Material for this exercise |
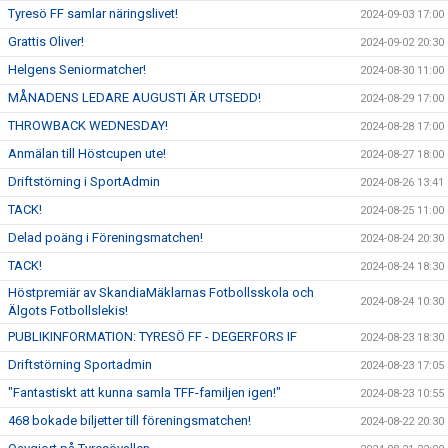
Tyresö FF samlar näringslivet!
2024-09-03 17:00
Grattis Oliver!
2024-09-02 20:30
Helgens Seniormatcher!
2024-08-30 11:00
MÅNADENS LEDARE AUGUSTI ÄR UTSEDD!
2024-08-29 17:00
THROWBACK WEDNESDAY!
2024-08-28 17:00
Anmälan till Höstcupen ute!
2024-08-27 18:00
Driftstörning i SportAdmin
2024-08-26 13:41
TACK!
2024-08-25 11:00
Delad poäng i Föreningsmatchen!
2024-08-24 20:30
TACK!
2024-08-24 18:30
Höstpremiär av SkandiaMäklarnas Fotbollsskola och
2024-08-24 10:30
Älgots Fotbollslekis!
PUBLIKINFORMATION: TYRESÖ FF - DEGERFORS IF
2024-08-23 18:30
Driftstörning Sportadmin
2024-08-23 17:05
"Fantastiskt att kunna samla TFF-familjen igen!"
2024-08-23 10:55
468 bokade biljetter till föreningsmatchen!
2024-08-22 20:30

Exercise brief | Scan the data above for the word "till" and report every line where it is found.

Answer below |
Anmälan till Höstcupen ute!
468 bokade biljetter till föreningsmatchen!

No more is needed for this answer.